Public Art Policies: Vom 26.-28.2. macht sich eine Konferenz in Wien auf die Suche nach angemessenen politischen Strategien für progressive Kunstinstitutionen.

Die Ausgangslage ist allgemein bekannt: Kunstinstitutionen, zumal kritische, beklagen allerortens die Streichung von staatlichen Fördermitteln. Die öffentliche Hand, die sich bislang an wohlfahrtsstaatliche Handlungsmuster hielt, schwingt die Rede von den positiven selbstregulierenden Kräften des Marktes und verabschiedet sich damit von der Subventionspolitik der vergangenen Jahrzehnte. Das gilt für nahezu alle Bereiche von öffentlichem Interesse und demgemäss ebenso im Feld der Kunst. Besonders betroffen von der Einschränkung staatlicher Zuwendungen sind die Kunsttempel, welche eben diesen Status eines "Tempels" gegen den Anspruch, gesellschaftspolitisch wirksam zu agieren, ausgetauscht haben. Sie haben sich insofern demokratisiert, als sie sich zum einen nicht als Paläste für das Abfeiern nationaler, die Machtverhältnisse zumindest nicht in Frage stellender Repräsentationskunst hergeben wollen. Zum anderen, als sie sich eben auch nicht mit der seelenlosen Präsentation von gefälligen Publikumshits um der Erfüllung der Besucherquote willen begnügen. Zum dritten, als sie in ihren Ansprüchen und Artikulationen über das angestammte Feld der Kunst hinausgehen und Äquivalenzketten mit anderen gesellschaftlichen Positionen anstreben. Nun ruht ihr Selbstverständnis auf der Überzeugung, als transdisziplinäre Schnittstelle Austragungsort und -motor für demokratische Auseinandersetzungen zu sein.
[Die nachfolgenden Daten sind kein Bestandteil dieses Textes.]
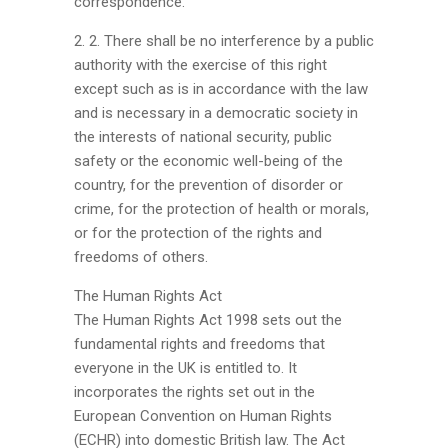
correspondence.
2. 2. There shall be no interference by a public
authority with the exercise of this right
except such as is in accordance with the law
and is necessary in a democratic society in
the interests of national security, public
safety or the economic well-being of the
country, for the prevention of disorder or
crime, for the protection of health or morals,
or for the protection of the rights and
freedoms of others.
The Human Rights Act
The Human Rights Act 1998 sets out the
fundamental rights and freedoms that
everyone in the UK is entitled to. It
incorporates the rights set out in the
European Convention on Human Rights
(ECHR) into domestic British law. The Act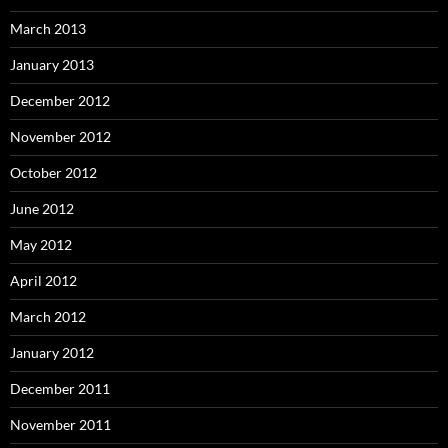
March 2013
January 2013
December 2012
November 2012
October 2012
June 2012
May 2012
April 2012
March 2012
January 2012
December 2011
November 2011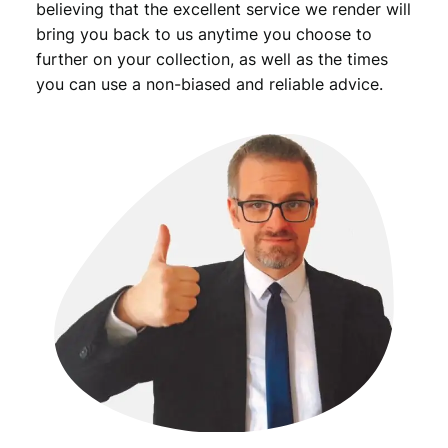
t
believing that the excellent service we render will
i
bring you back to us anytime you choose to
t
further on your collection, as well as the times
y
you can use a non-biased and reliable advice.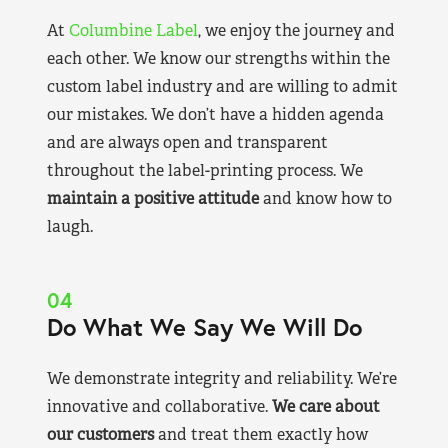
At
Columbine Label
, we enjoy the journey and
each other. We know our strengths within the
custom label industry and are willing to admit
our mistakes. We don’t have a hidden agenda
and are always open and transparent
throughout the label-printing process. We
maintain a positive attitude
and know how to
laugh.
04
Do What We Say We Will Do
We demonstrate integrity and reliability. We’re
innovative and collaborative.
We care about
our customers
and treat them exactly how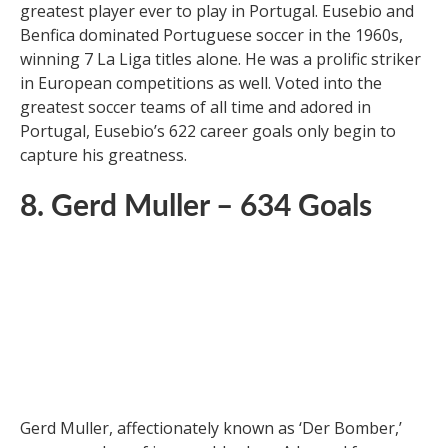
Eusebio da Silva Ferreira, nicknamed the ‘Black
Panther’ for his ferocity and speed, is regarded as the
greatest player ever to play in Portugal. Eusebio and
Benfica dominated Portuguese soccer in the 1960s,
winning 7 La Liga titles alone. He was a prolific striker
in European competitions as well. Voted into the
greatest soccer teams of all time and adored in
Portugal, Eusebio’s 622 career goals only begin to
capture his greatness.
8. Gerd Muller – 634 Goals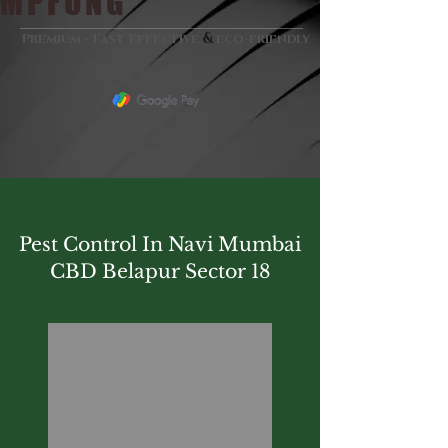
MPFUNG
&
Premium - Fast Effective
eco-friendly
Pest Control In Navi Mumbai
CBD Belapur Sector 18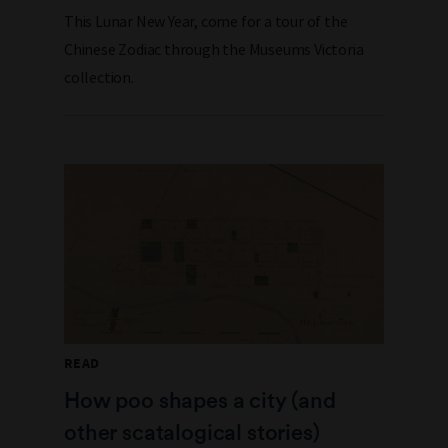
This Lunar New Year, come for a tour of the
Chinese Zodiac through the Museums Victoria
collection.
READ
How poo shapes a city (and
other scatalogical stories)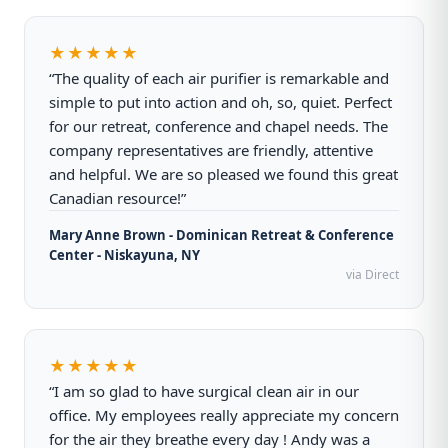
★★★★★
“The quality of each air purifier is remarkable and
simple to put into action and oh, so, quiet. Perfect
for our retreat, conference and chapel needs. The
company representatives are friendly, attentive
and helpful. We are so pleased we found this great
Canadian resource!”
Mary Anne Brown - Dominican Retreat & Conference
Center - Niskayuna, NY
via Direct
★★★★★
“I am so glad to have surgical clean air in our
office. My employees really appreciate my concern
for the air they breathe every day ! Andy was a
Setzte die wohlfahrtsstaatlich orientierte Herrschaftstechnologie in mehr oder weniger bewusster Manier auf die Domestikation derartiger Institutionen durch wohlwollend-erstickendes Umarmen mittels staatlicher Förderung und Vereinnahmung, bläst nun ein anderer Wind. Unter dem Deckmantel neoliberaler Rhetorik erfolgt die Kontrollausübung über Repression in Form des Entzugs staatlicher Unterstützung für Unliebsame und Unbequeme. Die kontemporäre Machttechnik unterscheidet sich von der alten allerdings lediglich hinsichtlich des Grades ihre Brachialität. Der Zweck ist vergleichbar, wenn nicht gar derselbe: Kunst und Kultur dürfen nicht wirklich weh tun. Freilich garantiert die verfassungsmäßig zugesicherte "Freiheit der Kunst" grundsätzlich ungehinderte Artikulation, doch prinzipiell ist man zu nicht mehr bereit, als der Kunst und ihren Institutionen die Funktion von demokratischen Hofnarren zuzugestehen. Der Narr darf seine Meinung kundtun, sie durchaus auch laut herausschreien, doch immer nur innerhalb jener Grenzen, die der Herrschende ihm steckt. Progressive Kunstinstitutionen, die ihr politisches Agieren ernst nehmen, begnügen sich hingegen nicht mit dieser Funktion als demokratisches Feigenblatt. Denn das Feld des Politischen betreten sie erst dann, wenn sie sich in Widerspruch zur hegemonialen Position begeben, wenn sie in einen Wettstreit mit der jeweils zeitaktuellen Dominanzmeinung eintreten, wenn sie in Allianzen mit anderen politische Forderungen artikulieren und vermitteln und so die bestehende Hegemonie selbst zur Disposition stellen. Tun sie dies nicht, bescheiden sie sich mit der Rolle des Hofnarren, dessen Existenz ein wesentlicher Faktor für den Fortbestand der jeweiligen Herrschaftsposition ist. Kann doch so zum einen auf deren große demokratische Reife verwiesen werden, welche sogar Enklaven des Widerspruchs duldet und zum anderen aus diesem Pool des akzeptierten Widerständigen geschöpft und die Macht durch beständige Inkorporation eben dieser Elemente prolongiert werden.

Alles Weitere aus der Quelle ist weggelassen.